(AVAILABLE DATA Opens)

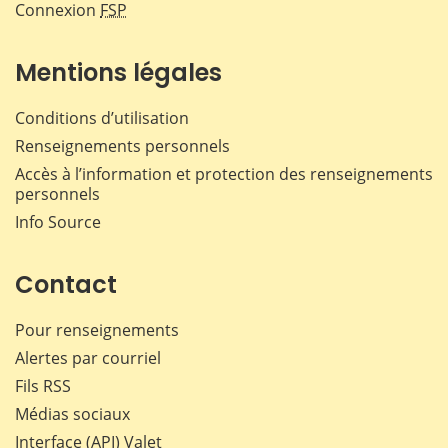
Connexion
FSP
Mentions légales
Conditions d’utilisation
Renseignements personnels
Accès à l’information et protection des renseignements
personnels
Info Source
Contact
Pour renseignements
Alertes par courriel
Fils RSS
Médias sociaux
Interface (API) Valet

(AVAILABLE DATA Closes)
(AVAILABLE DATA Opens)

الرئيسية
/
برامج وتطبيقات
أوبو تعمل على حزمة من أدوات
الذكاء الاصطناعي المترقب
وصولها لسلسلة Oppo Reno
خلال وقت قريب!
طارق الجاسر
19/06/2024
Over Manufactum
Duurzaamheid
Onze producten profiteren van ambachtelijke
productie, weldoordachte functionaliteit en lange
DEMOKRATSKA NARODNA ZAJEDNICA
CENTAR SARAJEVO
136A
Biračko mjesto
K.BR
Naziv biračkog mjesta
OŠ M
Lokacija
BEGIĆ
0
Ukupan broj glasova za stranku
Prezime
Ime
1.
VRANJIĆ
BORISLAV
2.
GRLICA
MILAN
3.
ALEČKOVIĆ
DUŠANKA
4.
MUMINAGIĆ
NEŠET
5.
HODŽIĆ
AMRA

(AVAILABLE DATA Closes)
(AVAILABLE DATA Opens)

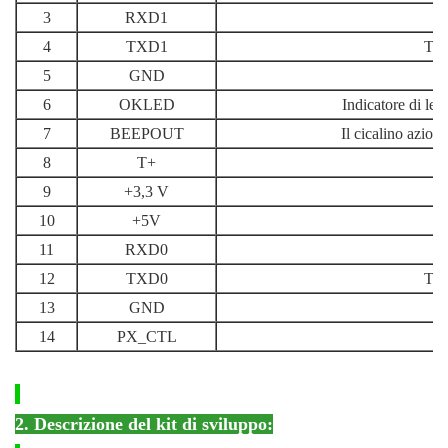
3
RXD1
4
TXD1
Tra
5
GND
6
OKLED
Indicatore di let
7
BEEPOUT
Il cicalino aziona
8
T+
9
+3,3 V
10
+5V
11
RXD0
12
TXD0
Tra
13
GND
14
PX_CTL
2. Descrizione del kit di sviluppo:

(AVAILABLE DATA Closes)

An answer is complete only when it holds every line above containing the string "personnels".

Renseignements personnels
personnels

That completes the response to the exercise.